Coming to bat!
(Text under picture)
A few words from Jayne:
I have been an avid
admirer of the fabulous Petticoat Pond for quite a long time and felt it
was time to pluck up the courage and make a contribution.
At about five years of age I became aware that I felt that I was a girl being imprisoned within and being forced to grow up inside a male body. When at age seven I was continually being caught dressing up in my sister's clothes I finally broke down and in floods of tears told my
parents that I desperately wanted to be a girl. This revelation was treated with ridicule and derision and I was told to pull my self together and act like the son and heir that they had both wanted so badly. This reaction was quite understandable in the early fifties I suppose, and from then on I made a determined and conscious effort to try to suppress my inner feelings, act out the role I had been given and just get on with life as best I could.

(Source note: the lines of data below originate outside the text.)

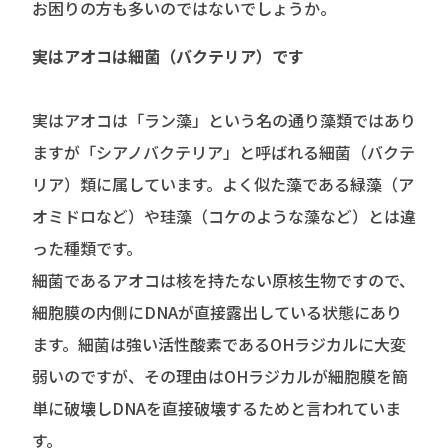
お困りの方も多いのではないでしょうか。
実はアオコは細菌（バクテリア）です
実はアオコは「ラン藻」という名の通り藻類ではあり
ますが「シアノバクテリア」と呼ばれる細菌（バクテ
リア）類に属しています。よく似た藻である緑藻（ア
オミドロなど）や珪藻（コケのような藻など）とは違
った種類です。
細菌であるアオコは核を持たない原核生物ですので、
細胞膜の内側にDNAが直接露出している状態にあり
ます。細菌は強い活性酸素であるOHラジカルに大変
弱いのですが、その理由はOHラジカルが細胞膜を簡
単に破壊しDNAを直接破壊するためと言われていま
す。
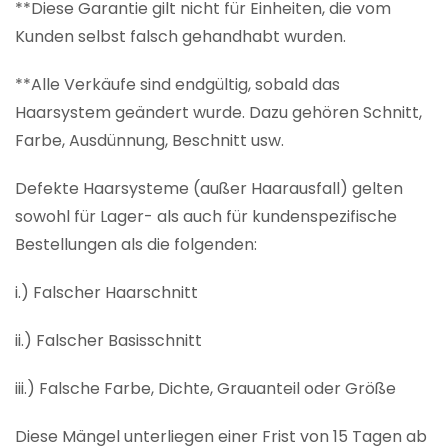
**Diese Garantie gilt nicht für Einheiten, die vom
Kunden selbst falsch gehandhabt wurden.
**Alle Verkäufe sind endgültig, sobald das
Haarsystem geändert wurde. Dazu gehören Schnitt,
Farbe, Ausdünnung, Beschnitt usw.
Defekte Haarsysteme (außer Haarausfall) gelten
sowohl für Lager- als auch für kundenspezifische
Bestellungen als die folgenden:
i.) Falscher Haarschnitt
ii.) Falscher Basisschnitt
iii.) Falsche Farbe, Dichte, Grauanteil oder Größe
Diese Mängel unterliegen einer Frist von 15 Tagen ab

Throughout my teens I was always terribly envious of the very feminine fashions of the day, the pretty dresses and skirts, flared out with bouffant petticoats that girls were allowed to wear and I was not! Life seemed so unfair then.
Alas, now I am in a position to live in my chosen role, women's fashions have become so austere that sadly even the lace industry is in danger of going into terminal decline. They say that fashions always go round in circles and who knows, maybe the fabulous fifties will come around again. I'm hanging on to all my pettis just in case!